Hadoop Tuesday Update: ‘Range of Business Solutions Built on Hadoop Continues to Grow’

In enterprises across the globe, from data centers into the executive suites, everyone is asking the same questions: What is Hadoop, and how can it help us with our Big Data challenges?

The groundswell of interest in Hadoop – an open-source software framework that enables applications to run across large arrays of nodes, accessing petabytes’ worth of data – was discussed by James Kobielus, Forrester’s Big Data and Hadoop expert, at the opening session of the Hadoop Tuesday Webinar series, sponsored by Informatica and Cloudera.  (Replay available here.) I had the opportunity to join Jim, along with Julianna DeLua, Enterprise Solution Evangelist for Big Data at Informatica, for a discussion of Hadoop’s growth across the business world.

“Hadoop is in heavy evaluation pretty much everywhere, and that’s only a slight exaggeration,” Jim pointed out. “Hadoop is seen widely now as the next generation of big data processing and storage.”

Hadoop is very much the heart of many of Forrester’s customer inquiries now, “both from users and solution providers,” he added. “They want to take this technology, this new approach, and they want to be able to integrate it more tightly in their operations if they’re users. And into their product portfolios if they’re a solution provider.”

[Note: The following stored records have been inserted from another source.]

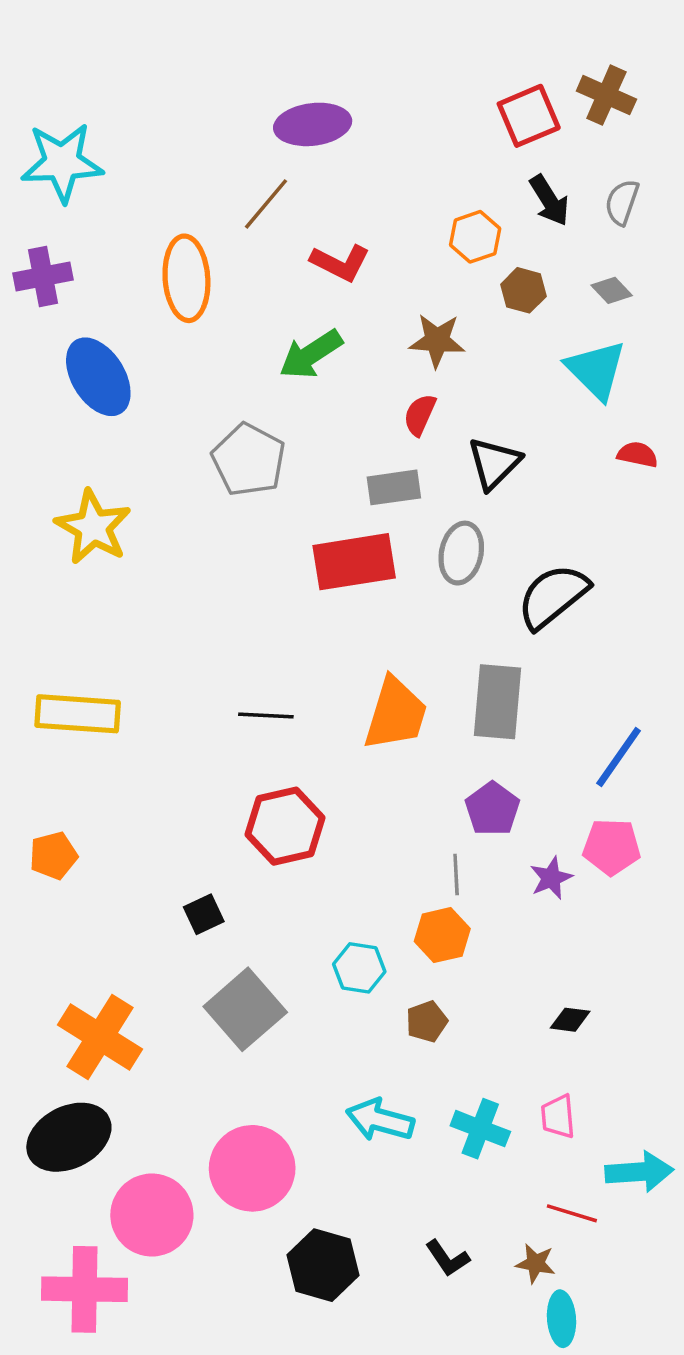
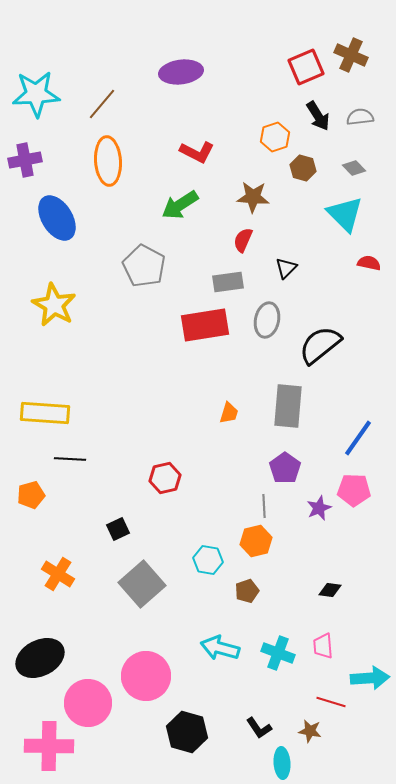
gray semicircle: (622, 202) -> (360, 117), turned 64
brown line: (266, 204) -> (102, 104), moved
black triangle: (494, 463) -> (286, 268), size x0.7
orange trapezoid: (396, 714) -> (229, 413), size x0.5
black line: (266, 716) -> (70, 459), moved
red hexagon: (285, 826) -> (165, 478), size x0.7
orange cross: (100, 1037) -> (58, 574), moved, size x0.7
cyan ellipse: (561, 1319) -> (282, 763), moved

Solution providers are also seeing a great deal of inquiries about Hadoop from enterprise customers – not only from the technical ranks, but from the executive suite as well, Julianna added. “There’s tremendous interest, but also market confusion,” she said. “Our customers have invested a tremendous amount of money, and resources into the existing IT infrastructure. The question is, what does Hadoop do – is this a replacement technology, or is this augmenting our technology?” The answer is that Hadoop is paving the way to analytical capabilities previously not available, she continued. “Tasks that used to take weeks come down to days. With an ability to store and analyze huge amounts of data, the era of sampling is coming to the end. For certain applications such as log analysis, even for network and application-level logs, we’re going from a very limited, average-oriented approach into an all-data type of approach.”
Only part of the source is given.